EXERCISE GOAL: Both ends included, restate word for word the lines from the first line of the listing through the line containing "UNE MÊME ADRESSE : NOUVELLES". Leave the pictures out.

DATASET RECORDS:

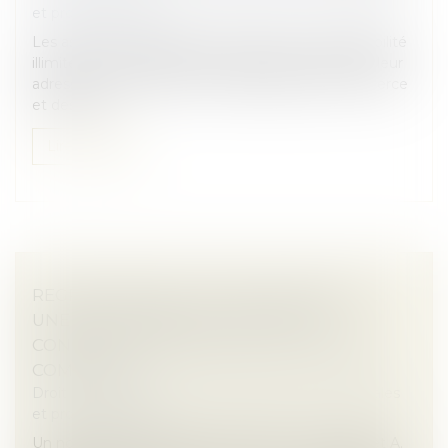
et professionnelles
Les associés et dirigeants de sociétés à responsabilité
illimitée ont désormais la possibilité de dissimuler leur
adresse personnelle au sein du registre du commerce
et des soci...
Lire la suite
REGROUPEMENT D’ÉTABLISSEMENTS À
UNE MÊME ADRESSE : NOUVELLES
CONDITIONS PRÉVUES PAR LE CODE DE
COMMERCE
Droit des sociétés
/
Droit des sociétés commerciales
et professionnelles
Un nouvel arrêté introduit les articles A. 123-83-2 et A.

SOLVED PROBLEM:
et professionnelles
Les associés et dirigeants de sociétés à responsabilité
illimitée ont désormais la possibilité de dissimuler leur
adresse personnelle au sein du registre du commerce
et des soci...
Lire la suite
REGROUPEMENT D’ÉTABLISSEMENTS À
UNE MÊME ADRESSE : NOUVELLES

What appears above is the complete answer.